The investment policy shall be aimed at minimizing the credit risk. For example, the portfolio shall be diversified to minimize potential losses on individual securities. Investments shall primarily be channeled in short-term securities to minimize losses as a result of the fact that value of securities can fall due to changes in the general interest rate. To cushion from the effects losses as a result of currency risk, most of the investments shall be held in US dollars. (Swensen, 2000)

Most part of the capital shall be invested in stable companies as it is considered less risky as financial obligations of the blue chips firms are usually stable and promising. To meet the projected cash requirements, the portfolio shall be maintained adequately liquid to meet all the prevailing cash demands. This will be achieved by structuring the portfolio in such a manner as to mature concurrent with cash demands. Since all the cash demands cannot be projected, security worth resale markets shall be given a priority. Negotiable securities are sold before their maturity date to cater for cash demands. (Swensen, 2000)

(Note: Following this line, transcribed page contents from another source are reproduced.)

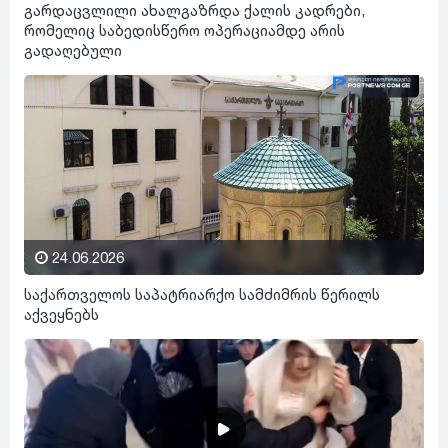
გარდაცვლილი ახალგაზრდა ქალის კადრები,
რომელიც საბედისწერო ოპერაციამდე არის
გადაღებული
24.06.2026
საქართველოს საპატრიარქო სამძიმრის წერილს
აქვეყნებს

The objective of the investment is to optimize the rate of return given the prevailing constraints. Benchmarks of various categories of the investment shall be established with the aim of formulating the best policy to maximize return. Unless in the case of urgent liquidity needs or security with a diminishing credit, the securities shall not be sold before the maturity date, in order to maximize rate of return. In accordance with the optimization objectives, assets and stocks shall only be sold at a loss on the realization that doing ...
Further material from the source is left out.